(Material provided)

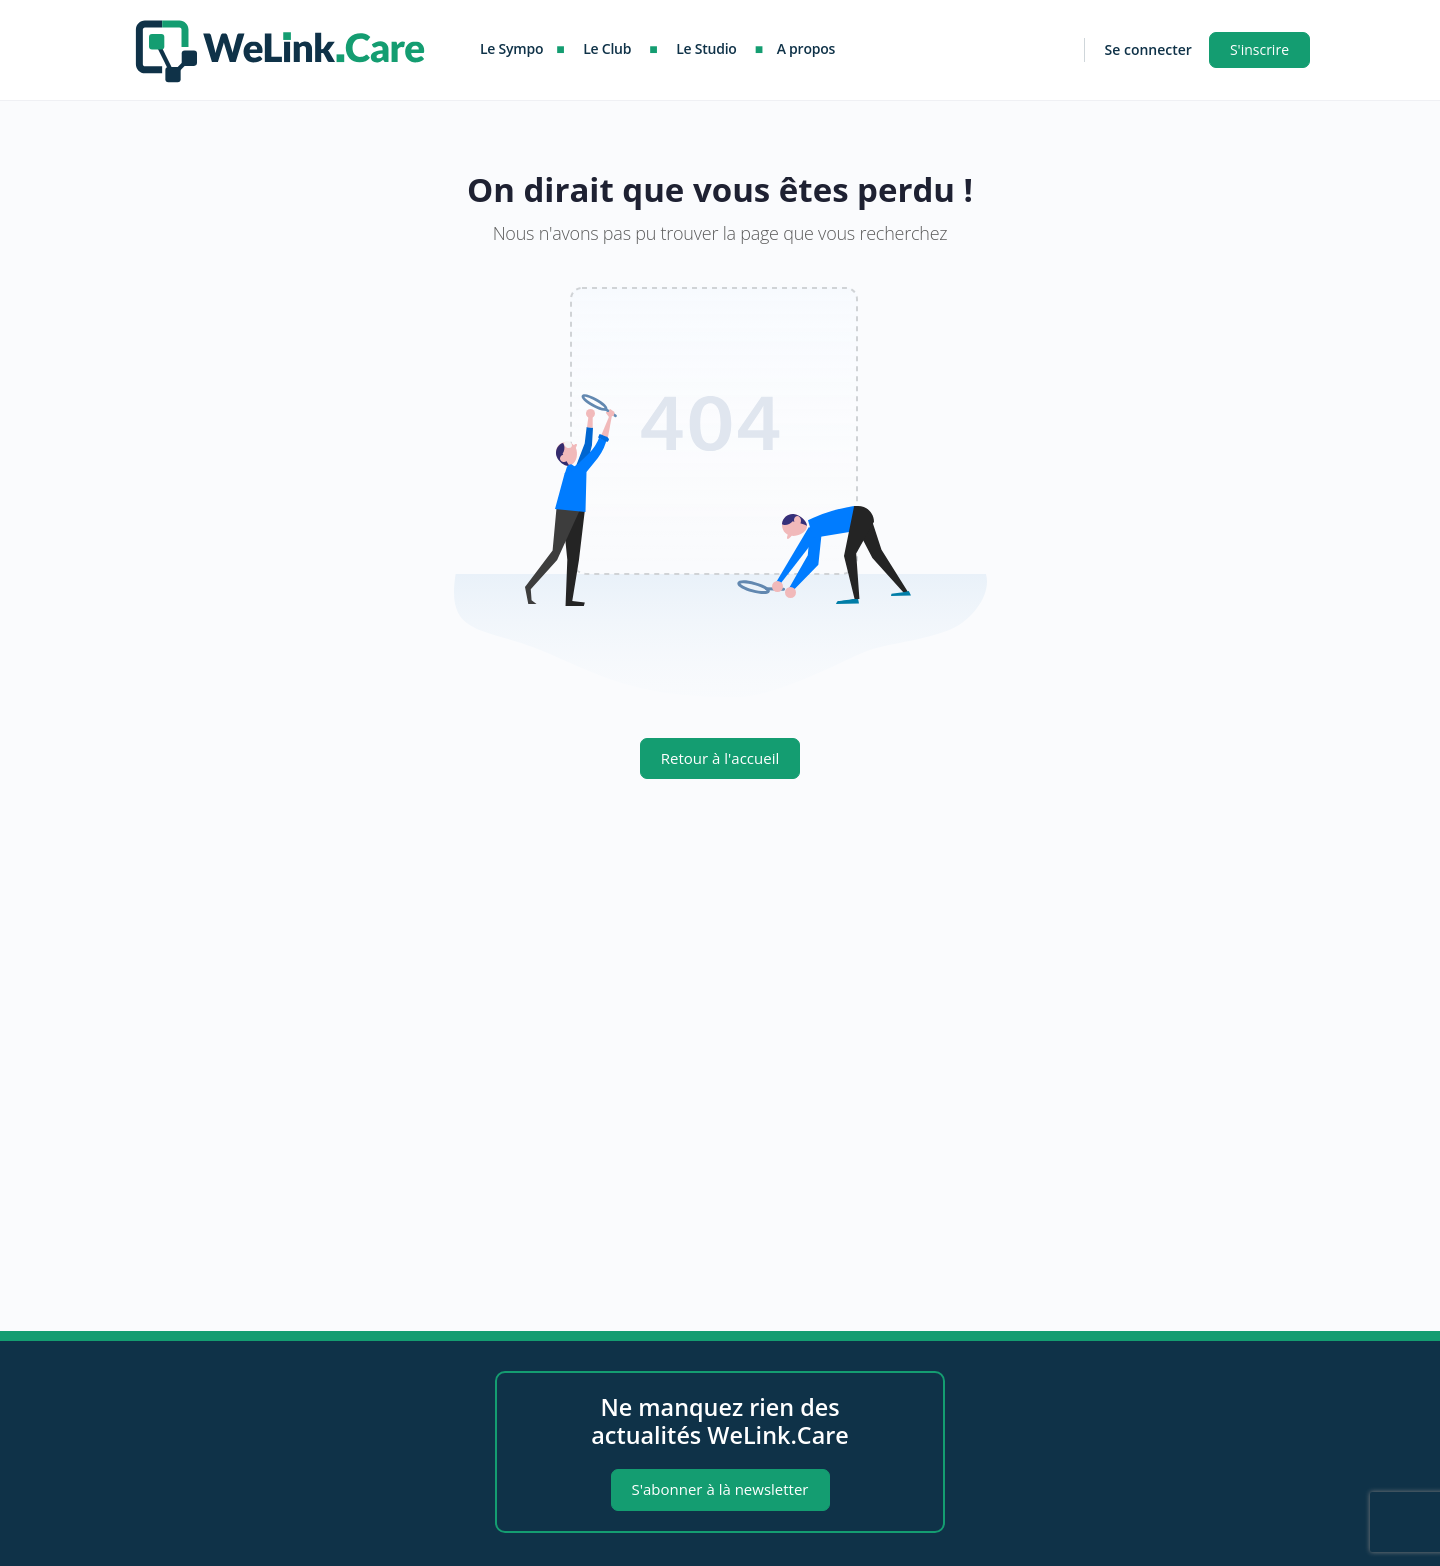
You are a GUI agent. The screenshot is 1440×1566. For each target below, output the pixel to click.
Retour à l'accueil (720, 758)
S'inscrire (1259, 49)
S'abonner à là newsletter (720, 1489)
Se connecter (1148, 49)
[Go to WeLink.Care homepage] (280, 46)
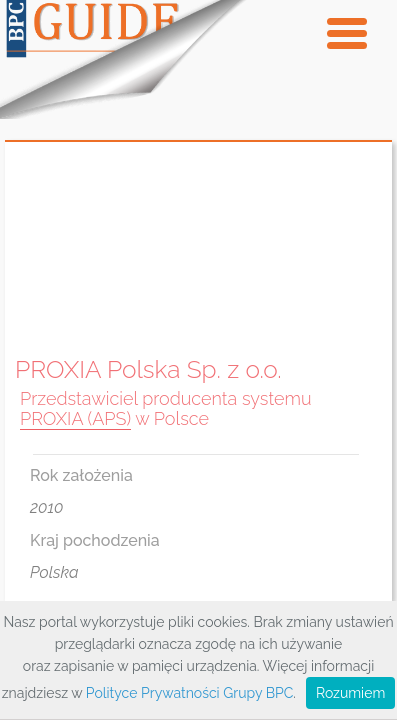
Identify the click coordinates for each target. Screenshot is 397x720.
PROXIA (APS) (75, 418)
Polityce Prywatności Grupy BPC (189, 693)
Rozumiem (350, 693)
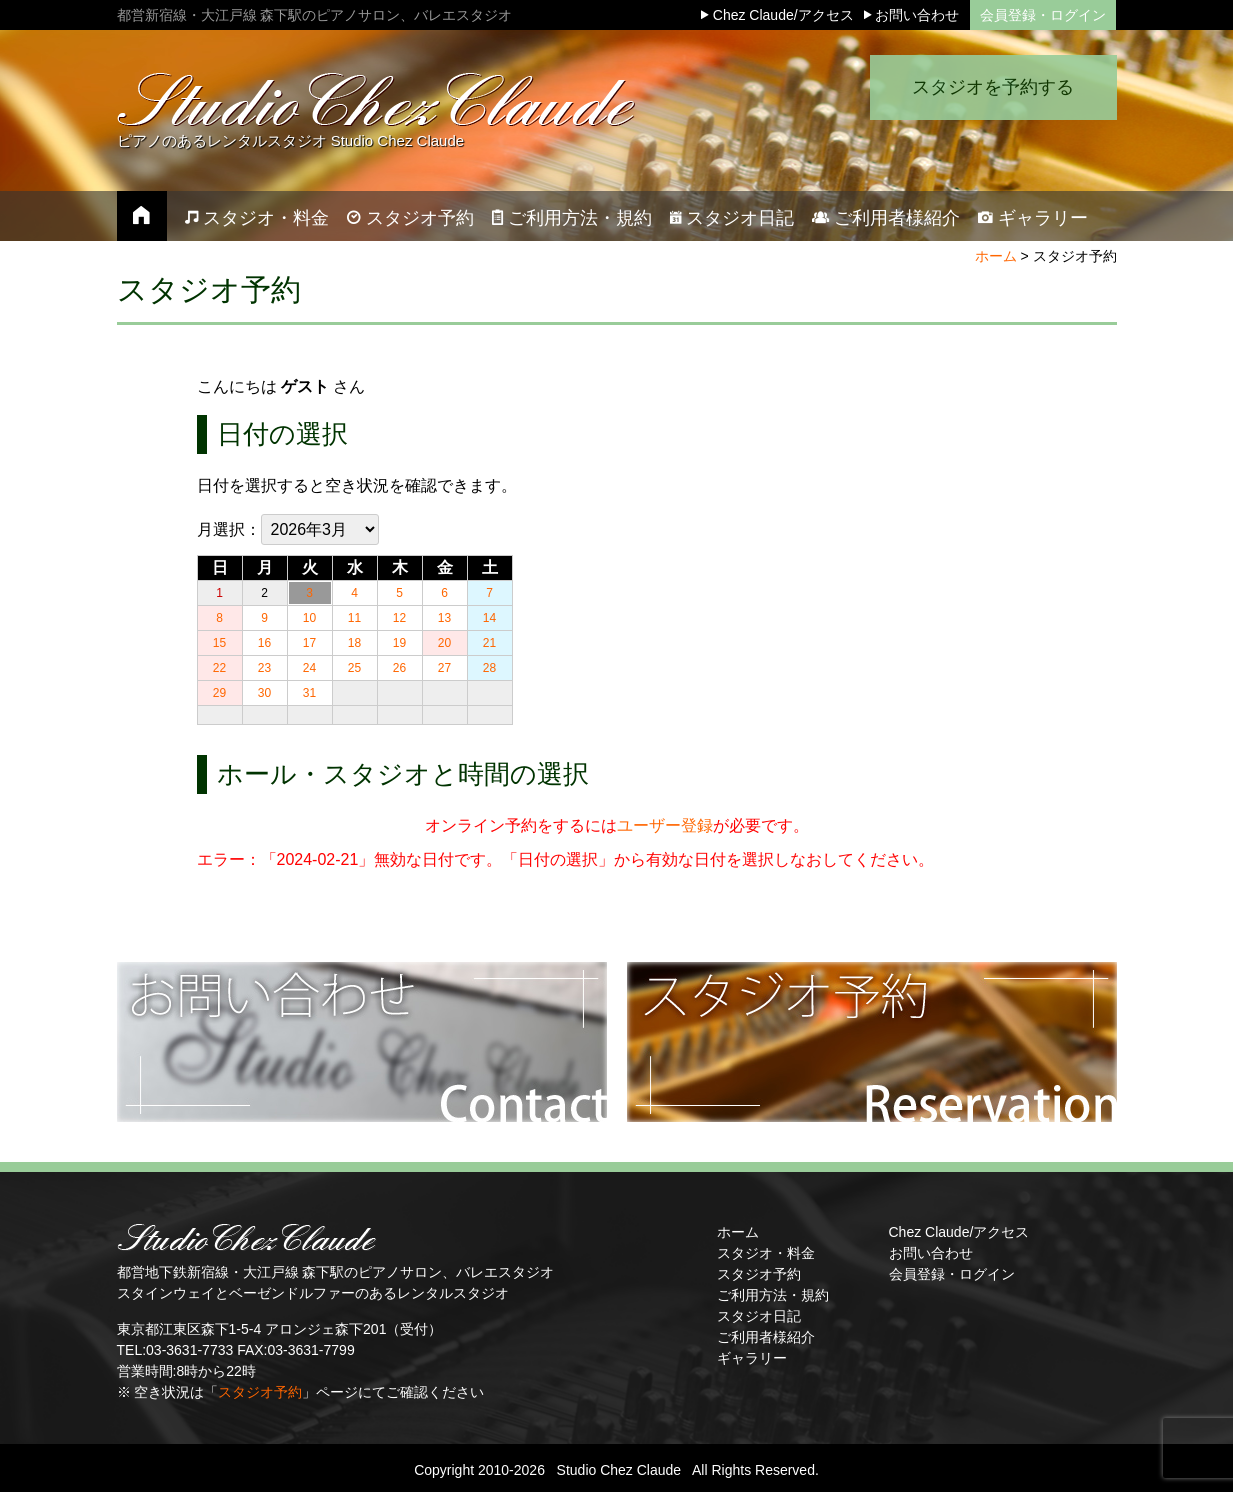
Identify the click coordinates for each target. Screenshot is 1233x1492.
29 (219, 693)
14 (489, 618)
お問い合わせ (931, 1253)
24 (309, 668)
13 (444, 618)
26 (399, 668)
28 (489, 668)
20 (444, 643)
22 (219, 668)
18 (354, 643)
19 (399, 643)
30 (264, 693)
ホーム (996, 256)
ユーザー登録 (665, 825)
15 (219, 643)
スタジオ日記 (759, 1316)
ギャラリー (752, 1358)
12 (399, 618)
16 (264, 643)
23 (264, 668)
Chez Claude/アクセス (959, 1232)
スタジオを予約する (987, 105)
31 (309, 693)
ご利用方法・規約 (773, 1295)
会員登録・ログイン (1043, 15)
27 (444, 668)
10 (309, 618)
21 (489, 643)
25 (354, 668)
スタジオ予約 (260, 1392)
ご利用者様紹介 (766, 1337)
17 (309, 643)
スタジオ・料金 (766, 1253)
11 (354, 618)
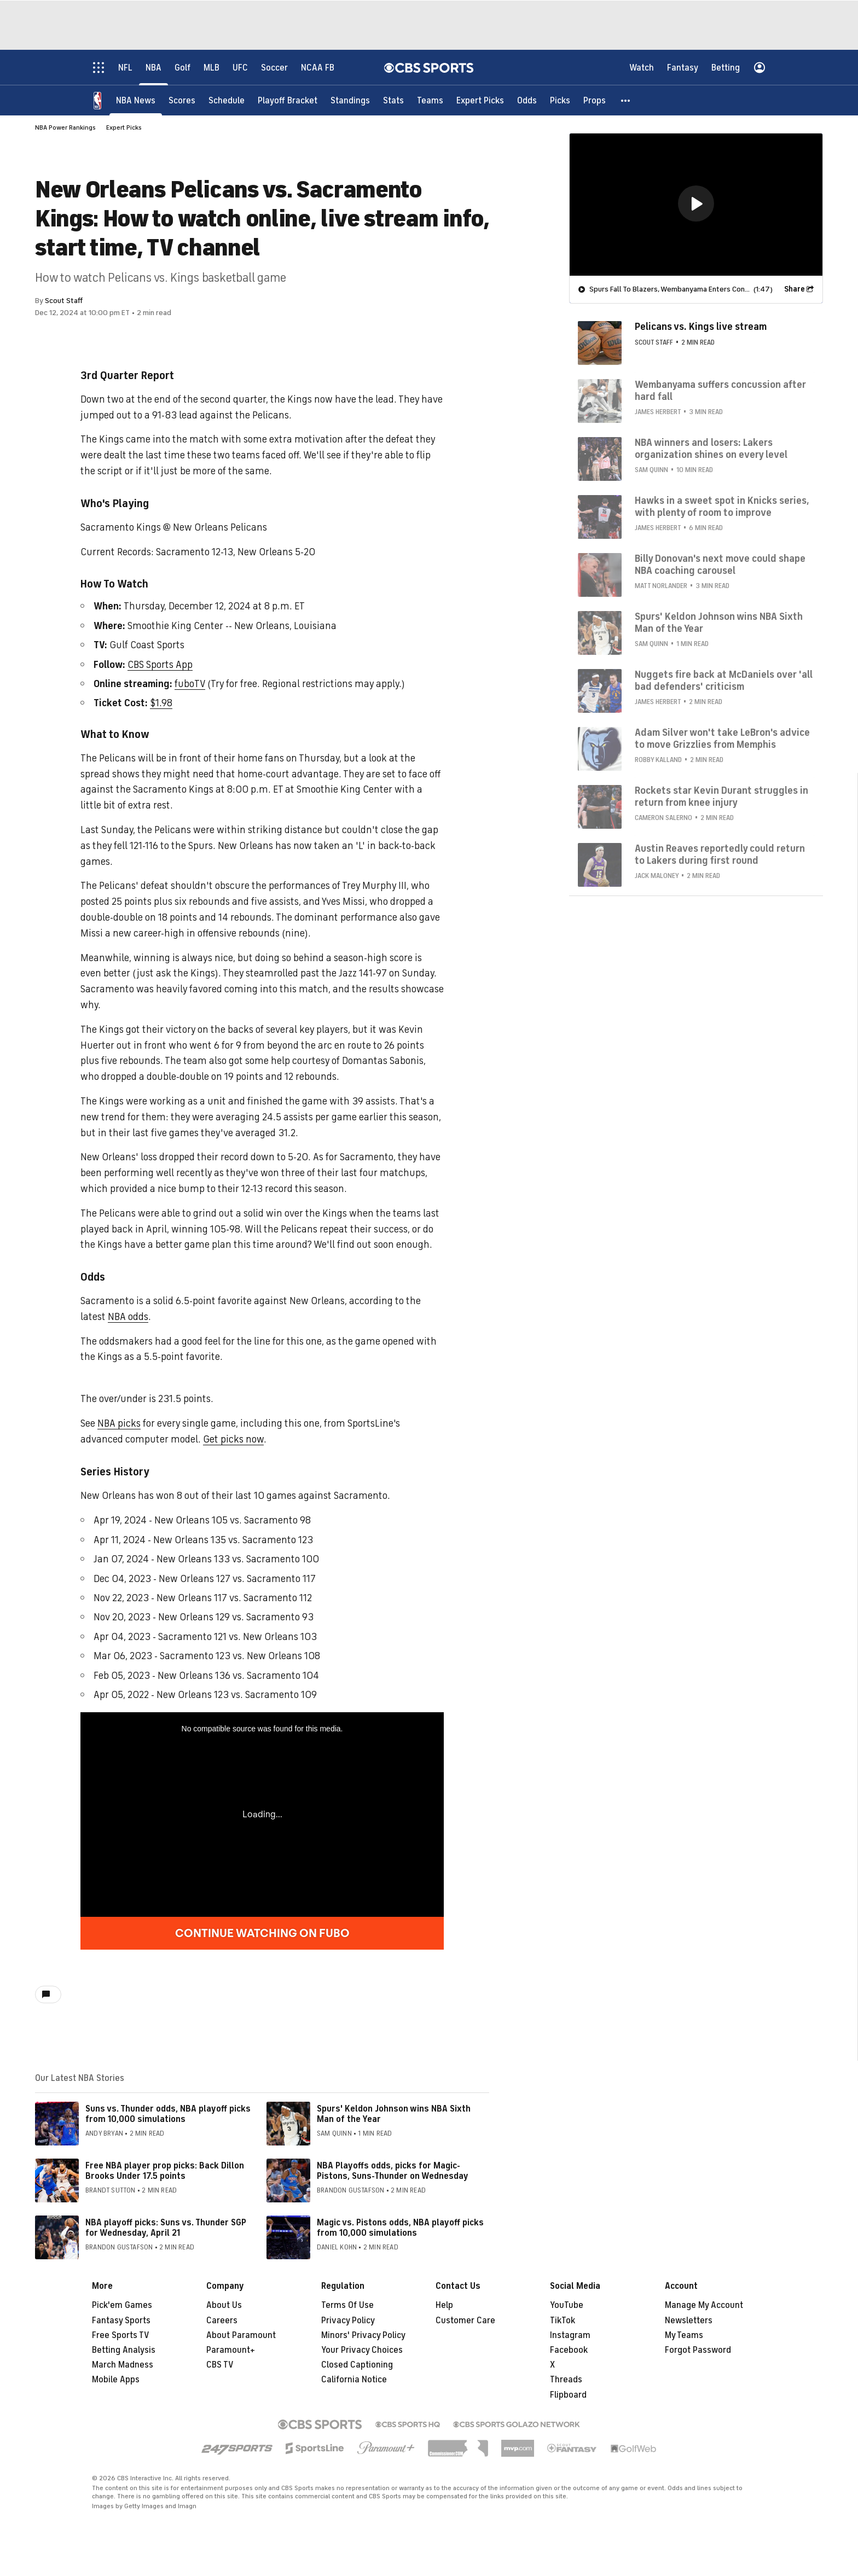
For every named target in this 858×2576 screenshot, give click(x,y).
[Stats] (393, 100)
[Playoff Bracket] (287, 100)
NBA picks (119, 1423)
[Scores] (182, 100)
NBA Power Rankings (65, 127)
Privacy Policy (348, 2320)
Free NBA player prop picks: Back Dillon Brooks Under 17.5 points (164, 2171)
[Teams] (430, 100)
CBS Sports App (160, 665)
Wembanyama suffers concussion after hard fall (720, 390)
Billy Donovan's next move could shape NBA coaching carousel (720, 564)
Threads (566, 2379)
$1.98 (161, 703)
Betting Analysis (123, 2350)
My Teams (684, 2335)
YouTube (566, 2305)
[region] (696, 204)
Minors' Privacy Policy (363, 2335)
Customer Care (465, 2320)
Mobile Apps (116, 2379)
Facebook (569, 2350)
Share (794, 288)
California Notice (354, 2379)
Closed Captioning (357, 2364)
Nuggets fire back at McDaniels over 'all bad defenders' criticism (724, 680)
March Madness (122, 2364)
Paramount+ (230, 2350)
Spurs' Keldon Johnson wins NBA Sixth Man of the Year (394, 2114)
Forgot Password (698, 2350)
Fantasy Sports (121, 2320)
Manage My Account (704, 2305)
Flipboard (568, 2394)
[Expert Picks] (480, 100)
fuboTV (190, 684)
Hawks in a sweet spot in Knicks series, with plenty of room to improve (722, 506)
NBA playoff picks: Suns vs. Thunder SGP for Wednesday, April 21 (165, 2227)
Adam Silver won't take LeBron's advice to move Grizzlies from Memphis (722, 738)
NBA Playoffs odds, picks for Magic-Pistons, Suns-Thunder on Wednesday (392, 2171)
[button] (626, 100)
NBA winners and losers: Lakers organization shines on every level (711, 448)
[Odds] (527, 100)
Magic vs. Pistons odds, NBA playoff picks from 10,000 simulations (400, 2227)
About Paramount (241, 2335)
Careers (221, 2320)
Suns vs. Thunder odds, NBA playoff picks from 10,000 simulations (168, 2114)
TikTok (562, 2320)
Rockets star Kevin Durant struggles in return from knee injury (721, 796)
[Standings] (350, 100)
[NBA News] (135, 100)
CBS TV (220, 2364)
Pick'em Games (122, 2305)
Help (444, 2305)
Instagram (570, 2335)
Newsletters (688, 2320)
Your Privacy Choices (362, 2350)
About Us (224, 2305)
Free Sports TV (120, 2335)
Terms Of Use (347, 2305)
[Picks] (560, 100)
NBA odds (128, 1317)
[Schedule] (226, 100)
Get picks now (233, 1439)
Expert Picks (124, 127)
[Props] (594, 100)
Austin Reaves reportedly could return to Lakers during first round (720, 854)
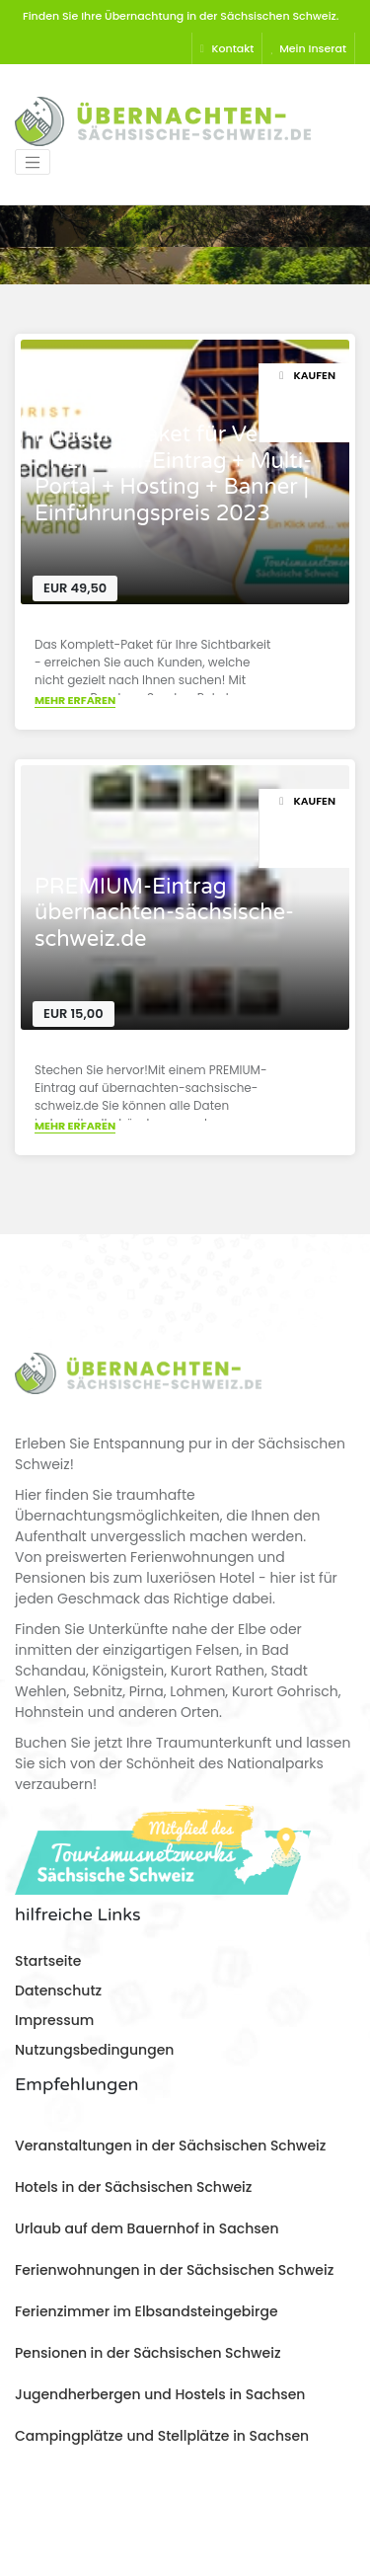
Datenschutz (58, 1990)
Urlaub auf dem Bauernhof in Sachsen (146, 2228)
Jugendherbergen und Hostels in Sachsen (160, 2394)
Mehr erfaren (75, 700)
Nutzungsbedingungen (94, 2050)
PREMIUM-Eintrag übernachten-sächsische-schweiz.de (164, 913)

(End Material provided)

● **Exercise goal**
Repeat the records above exactly, leaving out any pictures they contain.

● **Response**
You are a GUI agent. The screenshot is 1440×1566. For each target below, output the pixel to click.
Retour à l'accueil (720, 758)
S'inscrire (1259, 49)
S'abonner à là newsletter (720, 1489)
Se connecter (1148, 49)
[Go to WeLink.Care homepage] (280, 46)
Identify the click coordinates for each target. Screenshot is 397x720.
PROXIA (APS) (75, 418)
Polityce Prywatności Grupy BPC (189, 693)
Rozumiem (350, 693)
Identify the click coordinates for each target. Screenshot is 1233x1492.
29 (219, 693)
14 (489, 618)
お問い合わせ (931, 1253)
24 (309, 668)
13 (444, 618)
26 (399, 668)
28 (489, 668)
20 (444, 643)
22 (219, 668)
18 (354, 643)
19 (399, 643)
30 (264, 693)
ホーム (996, 256)
ユーザー登録 (665, 825)
15 (219, 643)
スタジオ日記 (759, 1316)
ギャラリー (752, 1358)
12 (399, 618)
16 (264, 643)
23 (264, 668)
Chez Claude/アクセス (959, 1232)
スタジオを予約する (987, 105)
31 (309, 693)
ご利用方法・規約 (773, 1295)
会員登録・ログイン (1043, 15)
27 (444, 668)
10 (309, 618)
21 (489, 643)
25 (354, 668)
スタジオ予約 (260, 1392)
ご利用者様紹介 (766, 1337)
17 (309, 643)
スタジオ・料金 (766, 1253)
11 (354, 618)
For every named target in this 858×2576 screenshot, give click(x,y).
[Stats] (393, 100)
[Playoff Bracket] (287, 100)
NBA picks (119, 1423)
[Scores] (182, 100)
NBA Power Rankings (65, 127)
Privacy Policy (348, 2320)
Free NBA player prop picks: Back Dillon Brooks Under 17.5 points (164, 2171)
[Teams] (430, 100)
CBS Sports App (160, 665)
Wembanyama suffers concussion after hard fall (720, 390)
Billy Donovan's next move could shape NBA coaching carousel (720, 564)
Threads (566, 2379)
$1.98 (161, 703)
Betting Analysis (123, 2350)
My Teams (684, 2335)
YouTube (566, 2305)
[region] (696, 204)
Minors' Privacy Policy (363, 2335)
Customer Care (465, 2320)
Mobile Apps (116, 2379)
Facebook (569, 2350)
Share (794, 288)
California Notice (354, 2379)
Closed Captioning (357, 2364)
Nuggets fire back at McDaniels over 'all bad defenders' criticism (724, 680)
March Madness (122, 2364)
Paramount+ (230, 2350)
Spurs' Keldon Johnson wins NBA Sixth Man of the Year (394, 2114)
Forgot Password (698, 2350)
Fantasy Sports (121, 2320)
Manage My Account (704, 2305)
Flipboard (568, 2394)
[Expert Picks] (480, 100)
fuboTV (190, 684)
Hawks in a sweet spot in Knicks series, with plenty of room to improve (722, 506)
NBA playoff picks: Suns vs. Thunder SGP for Wednesday, April 21 (165, 2227)
Adam Silver won't take LeBron's advice to move Grizzlies from Memphis (722, 738)
NBA Playoffs odds, picks for Magic-Pistons, Suns-Thunder on Wednesday (392, 2171)
[button] (626, 100)
NBA winners and losers: Lakers organization shines on every level (711, 448)
[Odds] (527, 100)
Magic vs. Pistons odds, NBA playoff picks from 10,000 simulations (400, 2227)
About Paramount (241, 2335)
Careers (221, 2320)
Suns vs. Thunder odds, NBA playoff picks from 10,000 simulations (168, 2114)
TikTok (562, 2320)
Rockets star Kevin Durant struggles in return from knee injury (721, 796)
[Standings] (350, 100)
[NBA News] (135, 100)
CBS TV (220, 2364)
Pick'em Games (122, 2305)
Help (444, 2305)
Instagram (570, 2335)
Newsletters (688, 2320)
Your Privacy Choices (362, 2350)
About Us (224, 2305)
Free Sports TV (120, 2335)
Terms Of Use (347, 2305)
[Picks] (560, 100)
NBA odds (128, 1317)
[Schedule] (226, 100)
Get picks now (233, 1439)
Expert Picks (124, 127)
[Props] (594, 100)
Austin Reaves reportedly could return to Lakers during first round (720, 854)
Datenschutz (58, 1990)
Urlaub auf dem Bauernhof in Sachsen (146, 2228)
Jugendherbergen und Hostels in Sachsen (160, 2394)
Mehr erfaren (75, 700)
Nutzungsbedingungen (94, 2050)
PREMIUM-Eintrag übernachten-sächsische-schweiz.de (164, 913)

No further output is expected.